> _What the exercise asks_
Retype the whole listing verbatim and keep the pictures out of it.

> _Task data_
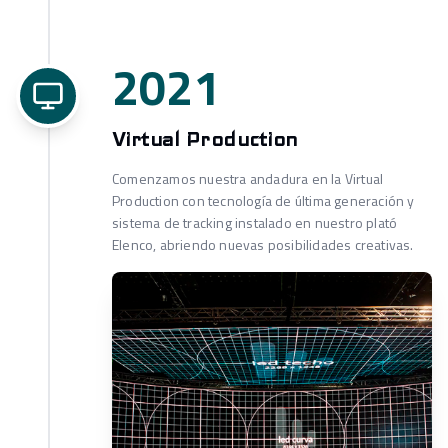
2021
Virtual Production
Comenzamos nuestra andadura en la Virtual
Production con tecnología de última generación y
sistema de tracking instalado en nuestro plató
Elenco, abriendo nuevas posibilidades creativas.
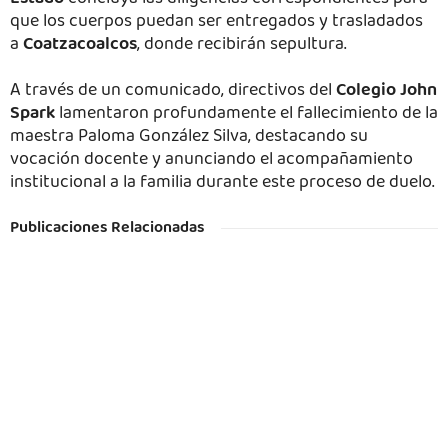
que los cuerpos puedan ser entregados y trasladados
a
Coatzacoalcos
, donde recibirán sepultura.
A través de un comunicado, directivos del
Colegio John
Spark
lamentaron profundamente el fallecimiento de la
maestra Paloma González Silva, destacando su
vocación docente y anunciando el acompañamiento
institucional a la familia durante este proceso de duelo.
Publicaciones Relacionadas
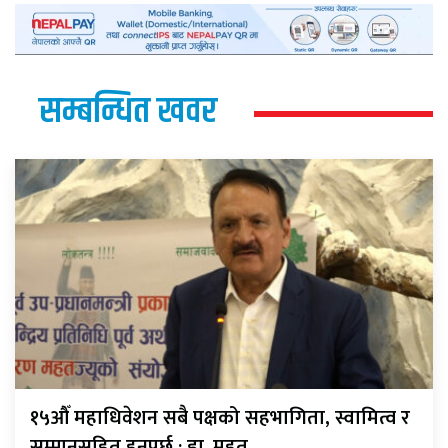
सम्बन्धित खवर
१५औँ महाधिवेशन सबै पक्षको सहभागिता, स्वामित्व र
सम्मानसहित हुनुपर्छ : डा. महत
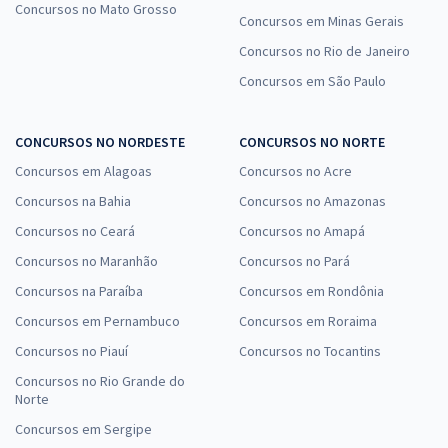
Concursos no Mato Grosso
Concursos em Minas Gerais
Concursos no Rio de Janeiro
Concursos em São Paulo
CONCURSOS NO NORDESTE
CONCURSOS NO NORTE
Concursos em Alagoas
Concursos no Acre
Concursos na Bahia
Concursos no Amazonas
Concursos no Ceará
Concursos no Amapá
Concursos no Maranhão
Concursos no Pará
Concursos na Paraíba
Concursos em Rondônia
Concursos em Pernambuco
Concursos em Roraima
Concursos no Piauí
Concursos no Tocantins
Concursos no Rio Grande do
Norte
Concursos em Sergipe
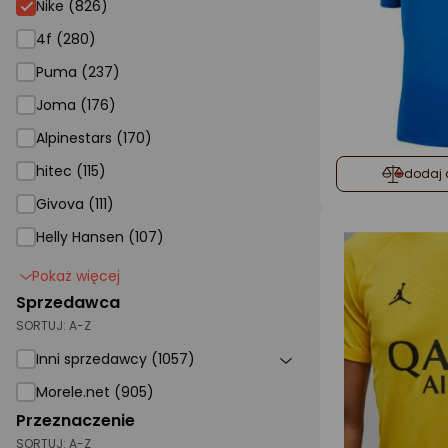
Nike (826)
4f (280)
Puma (237)
Joma (176)
Alpinestars (170)
hitec (115)
dodaj 
Givova (111)
Helly Hansen (107)
Pokaż więcej
Sprzedawca
SORTUJ:
A-Z
Inni sprzedawcy (1057)
Morele.net (905)
Przeznaczenie
SORTUJ:
A-Z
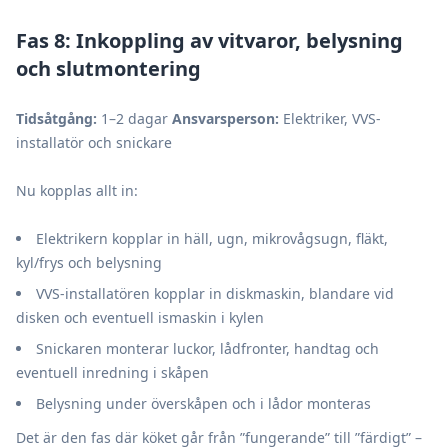
Fas 8: Inkoppling av vitvaror, belysning
och slutmontering
Tidsåtgång:
1–2 dagar
Ansvarsperson:
Elektriker, VVS-
installatör och snickare
Nu kopplas allt in:
Elektrikern kopplar in häll, ugn, mikrovågsugn, fläkt,
kyl/frys och belysning
VVS-installatören kopplar in diskmaskin, blandare vid
disken och eventuell ismaskin i kylen
Snickaren monterar luckor, lådfronter, handtag och
eventuell inredning i skåpen
Belysning under överskåpen och i lådor monteras
Det är den fas där köket går från ”fungerande” till ”färdigt” –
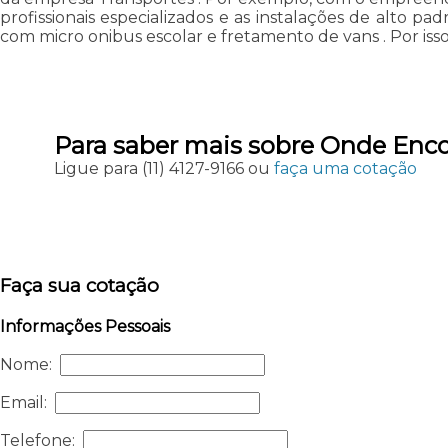
profissionais especializados e as instalações de alto 
com micro onibus escolar e fretamento de vans . Por isso
Para saber mais sobre Onde Enco
Ligue para
(11) 4127-9166
ou
faça uma cotação
Faça sua cotação
Informações Pessoais
Nome:
Email:
Telefone:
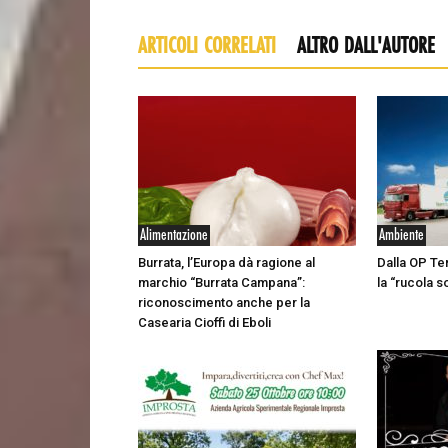
ARTICOLI CORRELATI
ALTRO DALL'AUTORE
Alimentazione
Ambiente
Burrata, l’Europa dà ragione al
Dalla OP Te
marchio “Burrata Campana”:
la “rucola s
riconoscimento anche per la
Casearia Cioffi di Eboli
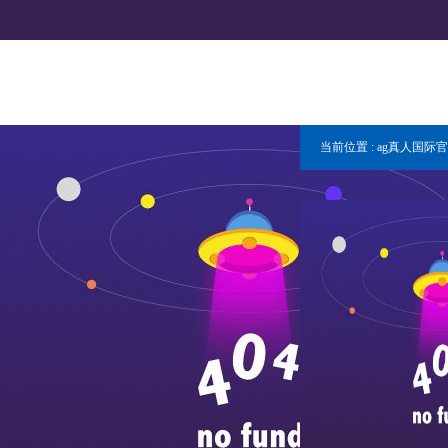
当前位置 :
ag真人国际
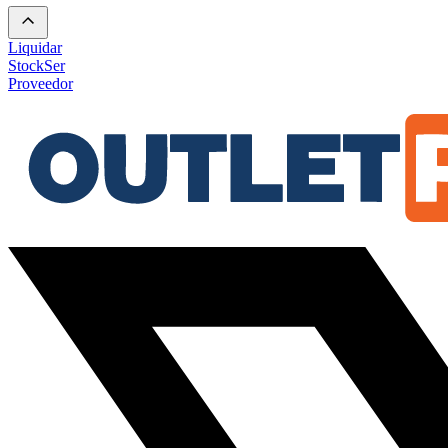
Liquidar
Stock
Ser
Proveedor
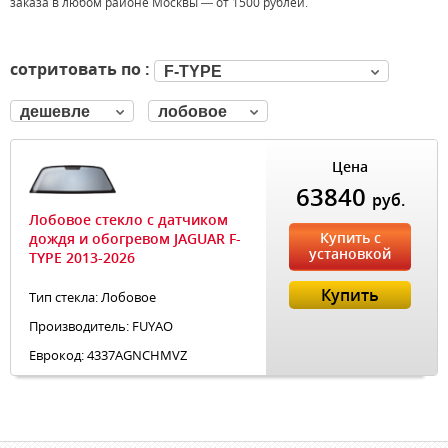
заказа в любом районе Москвы — от 1500 рублей.
сотритовать по :
F-TYPE
дешевле
лобовое
Цена
63840
руб.
Лобовое стекло с датчиком
Купить с
дождя и обогревом JAGUAR F-
установкой
TYPE 2013-2026
Купить
Тип стекла: Лобовое
Производитель: FUYAO
Еврокод: 4337AGNCHMVZ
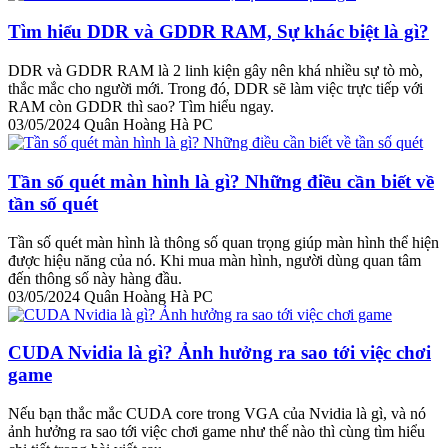
Tìm hiểu DDR và GDDR RAM, Sự khác biệt là gì?
DDR và GDDR RAM là 2 linh kiện gây nên khá nhiều sự tò mò,
thắc mắc cho người mới. Trong đó, DDR sẽ làm việc trực tiếp với
RAM còn GDDR thì sao? Tìm hiểu ngay.
03/05/2024
Quân Hoàng Hà PC
Tần số quét màn hình là gì? Những điều cần biết về
tần số quét
Tần số quét màn hình là thông số quan trọng giúp màn hình thể hiện
được hiệu năng của nó. Khi mua màn hình, người dùng quan tâm
đến thông số này hàng đầu.
03/05/2024
Quân Hoàng Hà PC
CUDA Nvidia là gì? Ảnh hưởng ra sao tới việc chơi
game
Nếu bạn thắc mắc CUDA core trong VGA của Nvidia là gì, và nó
ảnh hưởng ra sao tới việc chơi game như thế nào thì cùng tìm hiểu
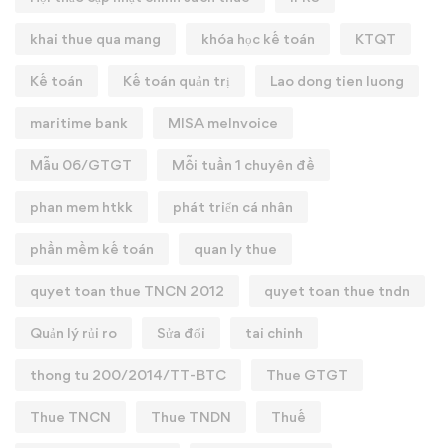
khai thue qua mang
khóa học kế toán
KTQT
Kế toán
Kế toán quản trị
Lao dong tien luong
maritime bank
MISA meInvoice
Mẫu 06/GTGT
Mỗi tuần 1 chuyên đề
phan mem htkk
phát triển cá nhân
phần mềm kế toán
quan ly thue
quyet toan thue TNCN 2012
quyet toan thue tndn
Quản lý rủi ro
Sửa đổi
tai chinh
thong tu 200/2014/TT-BTC
Thue GTGT
Thue TNCN
Thue TNDN
Thuế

> _Your solution_
2021
Virtual Production
Comenzamos nuestra andadura en la Virtual
Production con tecnología de última generación y
sistema de tracking instalado en nuestro plató
Elenco, abriendo nuevas posibilidades creativas.
que los cuerpos puedan ser entregados y trasladados
a
Coatzacoalcos
, donde recibirán sepultura.
A través de un comunicado, directivos del
Colegio John
Spark
lamentaron profundamente el fallecimiento de la
maestra Paloma González Silva, destacando su
vocación docente y anunciando el acompañamiento
institucional a la familia durante este proceso de duelo.
Publicaciones Relacionadas
सम्बन्धित खवर
१५औँ महाधिवेशन सबै पक्षको सहभागिता, स्वामित्व र
सम्मानसहित हुनुपर्छ : डा. महत
Concursos no Mato Grosso
Concursos em Minas Gerais
Concursos no Rio de Janeiro
Concursos em São Paulo
CONCURSOS NO NORDESTE
CONCURSOS NO NORTE
Concursos em Alagoas
Concursos no Acre
Concursos na Bahia
Concursos no Amazonas
Concursos no Ceará
Concursos no Amapá
Concursos no Maranhão
Concursos no Pará
Concursos na Paraíba
Concursos em Rondônia
Concursos em Pernambuco
Concursos em Roraima
Concursos no Piauí
Concursos no Tocantins
Concursos no Rio Grande do
Norte
Concursos em Sergipe
Nike (826)
4f (280)
Puma (237)
Joma (176)
Alpinestars (170)
hitec (115)
dodaj 
Givova (111)
Helly Hansen (107)
Pokaż więcej
Sprzedawca
SORTUJ:
A-Z
Inni sprzedawcy (1057)
Morele.net (905)
Przeznaczenie
SORTUJ:
A-Z
Fas 8: Inkoppling av vitvaror, belysning
och slutmontering
Tidsåtgång:
1–2 dagar
Ansvarsperson:
Elektriker, VVS-
installatör och snickare
Nu kopplas allt in:
Elektrikern kopplar in häll, ugn, mikrovågsugn, fläkt,
kyl/frys och belysning
VVS-installatören kopplar in diskmaskin, blandare vid
disken och eventuell ismaskin i kylen
Snickaren monterar luckor, lådfronter, handtag och
eventuell inredning i skåpen
Belysning under överskåpen och i lådor monteras
Det är den fas där köket går från ”fungerande” till ”färdigt” –
profissionais especializados e as instalações de alto 
com micro onibus escolar e fretamento de vans . Por isso
Para saber mais sobre Onde Enco
Ligue para
(11) 4127-9166
ou
faça uma cotação
Faça sua cotação
Informações Pessoais
Nome:
Email:
Telefone:
ARTICOLI CORRELATI
ALTRO DALL'AUTORE
Alimentazione
Ambiente
Burrata, l’Europa dà ragione al
Dalla OP Te
marchio “Burrata Campana”:
la “rucola s
riconoscimento anche per la
Casearia Cioffi di Eboli
当前位置 :
ag真人国际
Liquidar
Stock
Ser
Proveedor
заказа в любом районе Москвы — от 1500 рублей.
сотритовать по :
F-TYPE
дешевле
лобовое
Цена
63840
руб.
Лобовое стекло с датчиком
Купить с
дождя и обогревом JAGUAR F-
установкой
TYPE 2013-2026
Купить
Тип стекла: Лобовое
Производитель: FUYAO
Еврокод: 4337AGNCHMVZ
Tìm hiểu DDR và GDDR RAM, Sự khác biệt là gì?
DDR và GDDR RAM là 2 linh kiện gây nên khá nhiều sự tò mò,
thắc mắc cho người mới. Trong đó, DDR sẽ làm việc trực tiếp với
RAM còn GDDR thì sao? Tìm hiểu ngay.
03/05/2024
Quân Hoàng Hà PC
Tần số quét màn hình là gì? Những điều cần biết về
tần số quét
Tần số quét màn hình là thông số quan trọng giúp màn hình thể hiện
được hiệu năng của nó. Khi mua màn hình, người dùng quan tâm
đến thông số này hàng đầu.
03/05/2024
Quân Hoàng Hà PC
CUDA Nvidia là gì? Ảnh hưởng ra sao tới việc chơi
game
Nếu bạn thắc mắc CUDA core trong VGA của Nvidia là gì, và nó
ảnh hưởng ra sao tới việc chơi game như thế nào thì cùng tìm hiểu
khai thue qua mang
khóa học kế toán
KTQT
Kế toán
Kế toán quản trị
Lao dong tien luong
maritime bank
MISA meInvoice
Mẫu 06/GTGT
Mỗi tuần 1 chuyên đề
phan mem htkk
phát triển cá nhân
phần mềm kế toán
quan ly thue
quyet toan thue TNCN 2012
quyet toan thue tndn
Quản lý rủi ro
Sửa đổi
tai chinh
thong tu 200/2014/TT-BTC
Thue GTGT
Thue TNCN
Thue TNDN
Thuế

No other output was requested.